Tzeng Huey-En, Muo Chih-Hsin, Chen Hsien-Te, Hwang Wen-Li, Hsu Horng-Chang, Tsai Chun-Hao
Graduate Institute of Clinical Medicine, China Medical University, #91 Hsueh-Shih Road, Taichung, 404, Taiwan.
Division of Hematology/Oncology, Taichung Veterans General Hospital, Taichung, Taiwan.
BMC Musculoskelet Disord. 2015 May 20;16:123. doi: 10.1186/s12891-015-0580-8.

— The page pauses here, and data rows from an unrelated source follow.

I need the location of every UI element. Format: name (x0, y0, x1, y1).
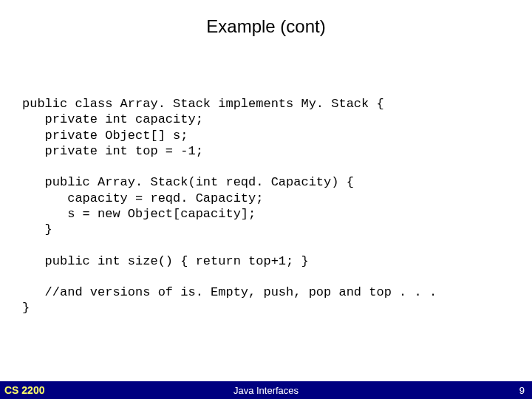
code-line: public class Array. Stack implements My.… (22, 97, 384, 111)
slide: Example (cont) public class Array. Stack… (0, 0, 532, 399)
footer-bar: CS 2200 Java Interfaces 9 (0, 381, 532, 399)
code-line: } (22, 222, 52, 236)
code-line: private int capacity; (22, 112, 203, 126)
code-line: s = new Object[capacity]; (22, 207, 256, 221)
code-line: public Array. Stack(int reqd. Capacity) … (22, 175, 354, 189)
code-line: public int size() { return top+1; } (22, 254, 309, 268)
slide-title: Example (cont) (0, 0, 532, 37)
code-block: public class Array. Stack implements My.… (22, 96, 437, 316)
footer-page-number: 9 (519, 381, 532, 399)
code-line: private Object[] s; (22, 129, 188, 143)
code-line: } (22, 301, 30, 315)
code-line: private int top = -1; (22, 144, 203, 158)
footer-course-code: CS 2200 (0, 381, 44, 399)
code-line: capacity = reqd. Capacity; (22, 191, 263, 205)
footer-topic: Java Interfaces (233, 385, 299, 396)
code-line: //and versions of is. Empty, push, pop a… (22, 285, 437, 299)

Bone mineral density changes with tamoxifen treatment have been reported in pre- and post-menopausal women with breast cancer. However, there remains controversy as to whether tamoxifen significantly reduces fracture rates in different age groups. Breast cancer occurs at 10-20 years younger in Asian women compared with Western women. Therefore we conducted this population-based case-control study to determine whether or not tamoxifen use is associated with osteoporotic fractures.
We selected 75488 women with breast cancer with no prior history of fractures from the Longitudinal Health Insurance Database for Catastrophic Illness Patients in 2000-2011. They were followed from the date of the diagnosis of breast cancer to the date a hip, vertebral or wrist fracture occurred. Because the use of tamoxifen was a time-dependent variable, we used a Cox proportional hazard model with time-dependent exposure covariates to estimate the risk of a fracture.
There were 50257 and 25231 women with breast cancer who did and did not receive tamoxifen treatment, respectively. The tamoxifen users had lower risks for overall fractures with hazard ratios (HRs) of 0.52 and 0.59 in the crude and adjusted models (95 % CI = 0.45-0.61 and 0.51-0.69), respectively. They also had lower risks for hip (HR = 0.55, 95 % CI = 0.45-0.67) and vertebral (HR = 0.64, 95 % CI = 0.50-0.82) fractures in the adjusted model. The risk of fractures decreased with an increasing dosage of tamoxifen. Regardless of the age group, the tamoxifen users had a lower risk of fractures than the non-users.
In this Asian population-based case-control study, tamoxifen use was associated with a reduction in osteoporotic fractures, especially in hip fractures.
已有报道称,接受他莫昔芬治疗的绝经前和绝经后乳腺癌女性骨矿物质密度会发生变化。然而,他莫昔芬是否能显著降低不同年龄组的骨折发生率仍存在争议。与西方女性相比,亚洲女性患乳腺癌的年龄要小10 - 20岁。因此,我们开展了这项基于人群的病例对照研究,以确定使用他莫昔芬是否与骨质疏松性骨折有关。
我们从2000 - 2011年的重大疾病患者纵向健康保险数据库中选取了75488例无骨折病史的乳腺癌女性。从乳腺癌诊断之日起对她们进行随访,直至发生髋部、脊椎或腕部骨折之日。由于他莫昔芬的使用是一个随时间变化的变量,我们使用带有随时间变化的暴露协变量的Cox比例风险模型来估计骨折风险。
分别有50257例和25231例乳腺癌女性接受了和未接受他莫昔芬治疗。在粗模型和校正模型中,他莫昔芬使用者发生总体骨折的风险较低,风险比(HRs)分别为0.52和0.59(95%置信区间 = 0.45 - 0.61和0.51 - 0.69)。在校正模型中,他们发生髋部骨折(HR = 0.55,95%置信区间 = 0.45 - 0.67)和脊椎骨折(HR = 0.64,95%置信区间 = 0.50 - 0.82)的风险也较低。骨折风险随着他莫昔芬剂量的增加而降低。无论年龄组如何,他莫昔芬使用者发生骨折的风险均低于未使用者。
在这项基于亚洲人群的病例对照研究中,使用他莫昔芬与骨质疏松性骨折发生率降低有关,尤其是髋部骨折。